Question: What about my testsetup is wrong? Why am I getting different locks compared to my original deadlock? And why doesn't the delete just put an IX lock on the key and operates on the level of the row? Two IX locks are compatible and the queries shouldn't bother each other. They are aiming at different IDs after all and therefore different rows.
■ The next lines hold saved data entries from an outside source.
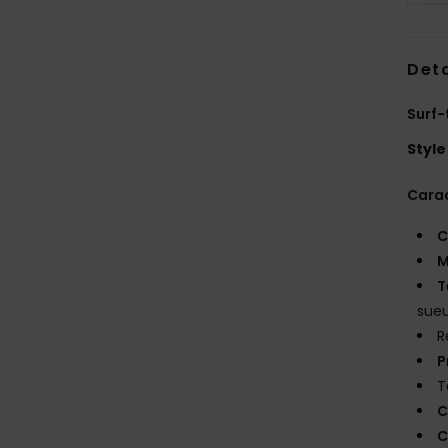
Deta
Surf-
Style
Carac
C
M
T
sueu
R
P
T
C
C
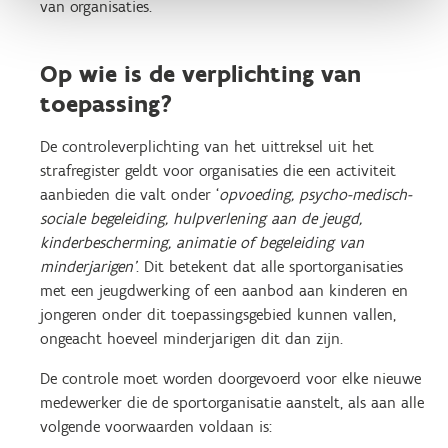
van organisaties.
Op wie is de verplichting van
toepassing?
De controleverplichting van het uittreksel uit het
strafregister geldt voor organisaties die een activiteit
aanbieden die valt onder ‘
opvoeding, psycho-medisch-
sociale begeleiding, hulpverlening aan de jeugd,
kinderbescherming, animatie of begeleiding van
minderjarigen’
. Dit betekent dat alle sportorganisaties
met een jeugdwerking of een aanbod aan kinderen en
jongeren onder dit toepassingsgebied kunnen vallen,
ongeacht hoeveel minderjarigen dit dan zijn.
De controle moet worden doorgevoerd voor elke nieuwe
medewerker die de sportorganisatie aanstelt, als aan alle
volgende voorwaarden voldaan is:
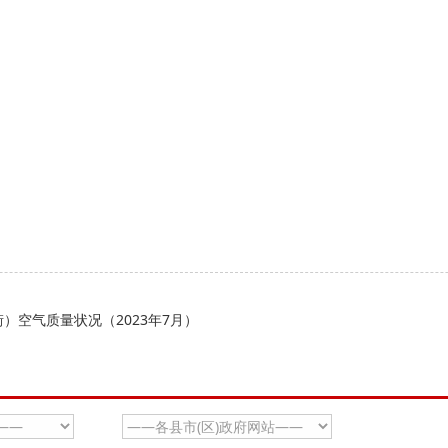
）空气质量状况（2023年7月）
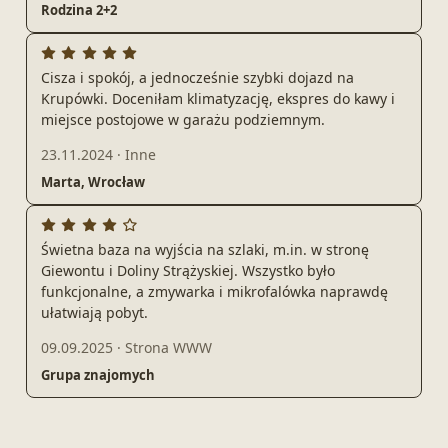
Rodzina 2+2
Cisza i spokój, a jednocześnie szybki dojazd na
Krupówki. Doceniłam klimatyzację, ekspres do kawy i
miejsce postojowe w garażu podziemnym.
23.11.2024
·
Inne
Marta, Wrocław
Świetna baza na wyjścia na szlaki, m.in. w stronę
Giewontu i Doliny Strążyskiej. Wszystko było
funkcjonalne, a zmywarka i mikrofalówka naprawdę
ułatwiają pobyt.
09.09.2025
·
Strona WWW
Grupa znajomych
What seems to solve my problem: If I create an index that only includes Fk_2_Id there are no locking conflicts in my testsetup. However, I would like to avoid "fixing" something without understanding why my solution works.

Deadlock XML:

<deadlock>
 <victim-list>
  <victimProcess id="process1f4f20e5468" />
 </victim-list>
 <process-list>
  <process id="process1f4f20e5468" taskpriority="0" logused="0" waitresource="PAGE: 8:1:11652007 " waittime="2865" ownerId="213325556" transactionname="DELETE" lasttranstarted="2024-08-04T10:02:44.943" XDES="0x1f4e33c3aa0" lockMode="U" schedulerid="2" kpid="9392" status="suspended" spid="56" sbid="0" ecid="2" priority="0" trancount="0" lastbatchstarted="2024-08-04T10:02:44.937" lastbatchcompleted="2024-08-04T10:02:44.933" lastattention="1900-01-01T00:00:00.933" clientapp=".Net SqlClient Data Provider" hostname="Our-Host" hostpid="11672" isolationlevel="read committed (2)" xactid="213325556" currentdb="8" currentdbname="Our_DB" lockTimeout="4294967295" clientoption1="671088672" clientoption2="128056">
   <executionStack>
    <frame procname="adhoc" line="1" stmtend="152" sqlhandle="0x02000000cff49033589c5bbc920f9e3e6c20dd52ec7b2a6b0000000000000000000000000000000000000000">
unknown    </frame>
    <frame procname="adhoc" line="1" stmtend="152" sqlhandle="0x02000000a28e5e12abc21669e1bfc6fb7c33f25bfee40b1c0000000000000000000000000000000000000000">
unknown    </frame>
   </executionStack>
   <inputbuf>
delete from tMyTable where Fk_2_Id = 86416   </inputbuf>
  </process>
  <process id="process1f4f5011c28" taskpriority="0" logused="9944" waitresource="PAGE: 8:1:11631539 " waittime="4125" ownerId="213327344" transactionname="INSERT" lasttranstarted="2024-08-04T10:02:46.687" XDES="0x1f4e45e4460" lockMode="IX" schedulerid="4" kpid="11516" status="suspended" spid="68" sbid="0" ecid="0" priority="0" trancount="2" lastbatchstarted="2024-08-04T10:02:46.657" lastbatchcompleted="2024-08-04T10:02:46.653" lastattention="1900-01-01T00:00:00.653" clientapp=".Net SqlClient Data Provider" hostname="Our-Host" hostpid="11672" loginname="loginname" isolationlevel="read committed (2)" xactid="213327344" currentdb="8" currentdbname="Our_DB" lockTimeout="4294967295" clientoption1="671088672" clientoption2="128056">
   <executionStack>
    <frame procname="adhoc" line="1" stmtend="568" sqlhandle="0x02000000679aaf081f4d1ffe0710dbf9b238a8db3e6adb6b0000000000000000000000000000000000000000">
unknown    </frame>
   </executionStack>
   <inputbuf>
       insert into tMyTable (Fk_1_Id, Fk_2_Id, Day, Quantity) select Fk_1t_Id, 86415, Day, Quantity from tOtherTableWithSimilarColumns where Fk_4_Id = 22 and Day &gt;= '01.07.2024' and Day &lt; '01.08.2024'   </inputbuf>
  </process>
 </process-list>
 <resource-list>
  <pagelock fileid="1" pageid="11652007" dbid="8" subresource="FULL" objectname="Our_DB.dbo.tMyTable" id="lock1f7bf84a200" mode="IX" associatedObjectId="72057661408477184">
   <owner-list>
    <owner id="process1f4f5011c28" mode="IX" />
   </owner-list>
   <waiter-list>
    <waiter id="process1f4f20e5468" mode="U" requestType="wait" />
   </waiter-list>
  </pagelock>
  <pagelock fileid="1" pageid="11631539" dbid="8" subresource="FULL" objectname="Our_DB.dbo.tMyTable" id="lock1f4e3647700" mode="U" associatedObjectId="72057661408477184">
   <owner-list>
    <owner id="process1f4f20e5468" mode="U" />
   </owner-list>
   <waiter-list>
    <waiter id="process1f4f5011c28" mode="IX" requestType="wait" />
   </waiter-list>
  </pagelock>
 </resource-list>
</deadlock>

Solution

  • Each Foreign Key should be supported by an index, and you're missing an index on FK_2_id.

    The DELETE can't make use of the Idx_IndexName index, because the leading key is Fk_1_Id which is not being seeked in the DELETE. So instead it's scanning the whole table, which causes massive deadlocking problems. It's a classic Bookmark Deadlock.

    So you need an additional index.